Spots of interest were manually excised from the gels, placed in sterile microcentrifuge tubes containing ultrapure water and stored at 4 °C until digestion. Gel plugs were destained by a first wash of 50 mM ammonium bicarbonate (ABC)/5% acetonitrile (ACN) and two additional washes of 50 mM ABC/50% ACN. The gel plugs were dried with 100% ACN, which were then rehydrated with a solution of trypsin (sequencing grade; Promega, Madison, WI, USA) (10 mg mL−1). Digestion occurred overnight at 37 °C.
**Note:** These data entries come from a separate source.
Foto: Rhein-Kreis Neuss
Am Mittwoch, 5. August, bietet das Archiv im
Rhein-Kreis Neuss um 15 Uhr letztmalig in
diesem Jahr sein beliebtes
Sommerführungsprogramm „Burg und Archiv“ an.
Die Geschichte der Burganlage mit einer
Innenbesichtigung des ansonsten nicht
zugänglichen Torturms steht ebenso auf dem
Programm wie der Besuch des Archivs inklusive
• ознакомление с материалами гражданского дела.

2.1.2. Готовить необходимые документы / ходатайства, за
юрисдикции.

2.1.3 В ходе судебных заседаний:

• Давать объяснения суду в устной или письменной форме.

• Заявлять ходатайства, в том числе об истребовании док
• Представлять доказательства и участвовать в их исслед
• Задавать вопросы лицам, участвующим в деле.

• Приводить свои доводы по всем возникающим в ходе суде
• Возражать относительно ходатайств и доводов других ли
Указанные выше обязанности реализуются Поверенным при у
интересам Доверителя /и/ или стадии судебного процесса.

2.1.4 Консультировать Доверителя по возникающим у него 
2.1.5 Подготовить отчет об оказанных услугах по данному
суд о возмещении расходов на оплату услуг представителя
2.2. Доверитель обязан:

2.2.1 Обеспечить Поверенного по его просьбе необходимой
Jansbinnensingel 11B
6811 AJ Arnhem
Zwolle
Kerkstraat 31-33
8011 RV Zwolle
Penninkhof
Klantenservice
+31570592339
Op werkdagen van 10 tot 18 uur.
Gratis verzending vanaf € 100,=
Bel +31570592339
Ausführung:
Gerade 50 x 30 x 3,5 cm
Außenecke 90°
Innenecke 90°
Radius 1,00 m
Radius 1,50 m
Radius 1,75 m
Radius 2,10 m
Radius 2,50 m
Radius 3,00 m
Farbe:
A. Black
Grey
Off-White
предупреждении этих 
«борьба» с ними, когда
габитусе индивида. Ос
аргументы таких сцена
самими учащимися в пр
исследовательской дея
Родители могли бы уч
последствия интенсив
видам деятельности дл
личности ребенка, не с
4.8.5. MALDI-TOF/TOF and MS/MS Analysis and Database Search

Peptide extraction was performed by a 60% ACN/0.1% TFA solution (twice). Protein digests were desalted and concentrated using ZipTips (Millipore, Bedford, MA, USA) following the manufacturer’s instructions. Samples were crystallized onto a stainless steel 192-well MALDI plate using the dried droplet method. For the matrix, a solution of 5–10 mg mL−1 a-cyano-4-hydroxycinnamic acid in 50% ACN/0.1% trifluoroacetic acid was used. Samples were analyzed using a 4800 Plus MALDI TOF/TOF Analyzer (AB SCIEX, Framingham, MA, USA) as described [70]. Peptide mass fingerprint (PMF) data was collected in positive MS reflector mode within the ion range at m/z 700–4000 and was calibrated internally using trypsin autolysis peaks. Twenty-five of the highest intensity and/or relevant non-tryptic peaks were selected for MS/MS analysis. Both MS and MS/MS spectra were analyzed using the Mascot [71] search engine software (version 2.5) (Matrix Science, London, UK). The UniProt protein sequence database (release 2014_09) was considered for this analysis using the taxonomic classification V. philippinarum. The search included peaks with a signal-to-noise ratio greater than 20 and allowed for up to two missed trypsin cleavage sites. To be considered a match, a protein score greater than 37 was required (p < 0.05).

4.9. Statistical Analysis

The results are depicted as mean ± standard deviation (SD). Parametric tests were used to seek significant differences between means. A part from the 2DE analysis, these tests included one-way analysis of variance (ANOVA) and the Tukey test. Outliers, when found, were removed according to the Bonferroni outlier test. Only results with p < 0.05 were considered statistically different.

5. Conclusions

MC-LR promoted changes in activity and transcriptional GST responses on both gills and hepatopancreas of V. philippinarum. A significant increase in GST activity has been shown for both organs upon exposure to the high MC-LR dose group. Interestingly, this alteration seems to result from different MC-LR toxic pathways in each tissue (ROS and PPP2 pathways). Transcription responses revealed a significant up-regulation of sigma2 in hepatopancreas at the high dose group, but no significant changes in gills. Proteomics revealed qualitative and quantitative differences in the induced gills cGST mixtures. Overall, the results of the present study suggest a distinct role of GST system in counteracting MCs toxicity between gills and hepatopancreas of V. philippinarum. Transcriptional and proteomic results also evidence individual response differences among GST isoforms to MCs, within and between both organs.